Estranhamente, para justificar não ter feito concurso, a PSML invocou o artigo 20º, número 1, alínea d) do CCP que permite a opção pelo ajuste direto, “quando o valor do contrato for inferior a € 20 000”.
Um outro ajuste directo avultado foi feito no início de Julho com a Multimac Hito Innovation, no montante global de 239 mil euros referente a “serviço de suporte e manutenção do sistema de bilhética”. Também no início do mês passado, a PSML assinou um contrato por ajuste directo com a Revelamos Jornalismo e Fotografia no valor de 125 mil euros, a que acresce IVA, para a “aquisição de artigos com imagens de autor”.

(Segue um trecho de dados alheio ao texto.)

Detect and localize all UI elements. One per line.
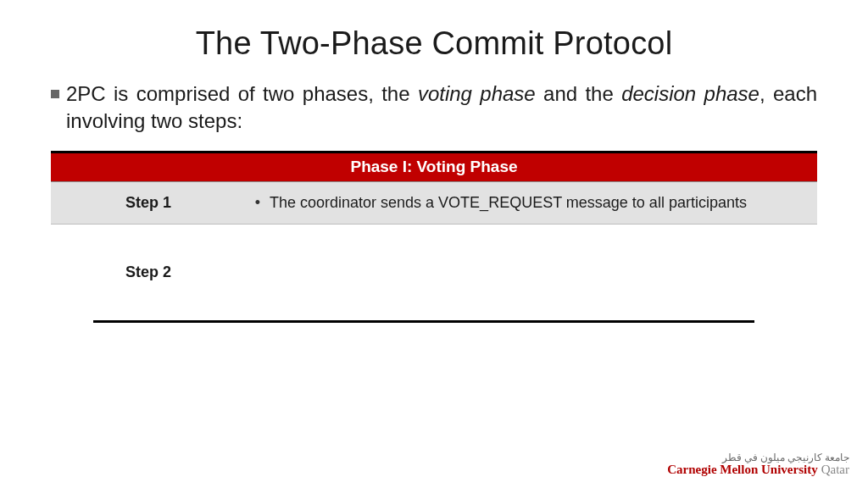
slide-title: The Two-Phase Commit Protocol	[51, 25, 817, 62]
intro-emph-decision: decision phase	[621, 82, 760, 105]
step-1-row: Step 1 The coordinator sends a VOTE_REQU…	[51, 182, 817, 225]
step-1-text: The coordinator sends a VOTE_REQUEST mes…	[270, 194, 747, 212]
step-1-label: Step 1	[51, 182, 246, 224]
phase-header: Phase I: Voting Phase	[51, 153, 817, 182]
step-1-body: The coordinator sends a VOTE_REQUEST mes…	[246, 182, 817, 224]
footer-brand: Carnegie Mellon University	[667, 463, 817, 476]
phase-box: Phase I: Voting Phase Step 1 The coordin…	[51, 151, 817, 225]
step-2-label: Step 2	[51, 263, 246, 281]
footer-brand-row: Carnegie Mellon University Qatar	[667, 463, 849, 476]
footer-campus: Qatar	[821, 463, 849, 476]
intro-prefix: 2PC is comprised of two phases, the	[66, 82, 418, 105]
intro-emph-voting: voting phase	[418, 82, 536, 105]
footer-arabic: جامعة كارنيجي ميلون في قطر	[667, 452, 849, 463]
intro-bullet: 2PC is comprised of two phases, the voti…	[51, 80, 817, 136]
step-2-row: Step 2	[51, 263, 817, 281]
intro-mid: and the	[536, 82, 621, 105]
footer-logo: جامعة كارنيجي ميلون في قطر Carnegie Mell…	[667, 452, 849, 476]
bullet-dot-icon	[246, 194, 270, 212]
horizontal-rule	[93, 320, 754, 323]
intro-text: 2PC is comprised of two phases, the voti…	[66, 80, 817, 136]
bullet-square-icon	[51, 90, 59, 98]
slide: The Two-Phase Commit Protocol 2PC is com…	[0, 0, 868, 488]
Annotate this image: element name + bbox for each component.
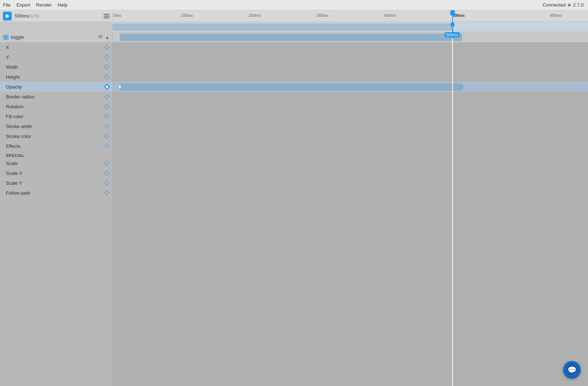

A verdade é que a vida não corre mal à PSML, uma sociedade anónima de capitais públicos criada em 2000, e que tem como actuais acionistas a Direção-Geral do Tesouro e Finanças, com uma participação de 35%, o Instituto da Conservação da Natureza e das Florestas, também com uma participação de 35% e o Turismo de Portugal e a Câmara Municipal de Sintra, ambos com 15% do capital.
Pormenor do Palácio Nacional de Queluz. (Foto: D.R./PSML) Em 2023, as receitas da empresa pública subiram 25,3% face ao ano anterior, fixando-se em 34,7 milhões de euros, mas o valor ficou ligeiramente abaixo da facturação em 2019, antes da pandemia de covid-19 e das medidas radicais impostas pelo Governo, que arrasaram o sector do turismo e da restauração e atiraram a PSML para o registo de prejuízos em 2020 e 2021.
Segundo a empresa, a sua principal fonte de receitas continua a ser a venda de bilhetes (para se visitar o Palácio da Pena, por exemplo, o custo de um bilhete normal é de 20 euros), que representou 80% total em 2023. A restauração corresponde a 9% das receitas e as lojas 4%. A empresa teve um lucro de 7,132 milhões de euros em 2023, uma ligeira descida face aos 7,264 milhões de euros obtidos em 2022. Ainda assim, os valores estão aquém do lucro de 10,2 milhões de euros observados em 2019.
Mas, seja com lucro ou com prejuízo, a obrigação de observação de regras de transparência no uso de dinheiros públicos é a mesma e o que é certo é que em vários contratos celebrados pela PSML a justificação para a opção pelo ajuste directo deixa muito a desejar.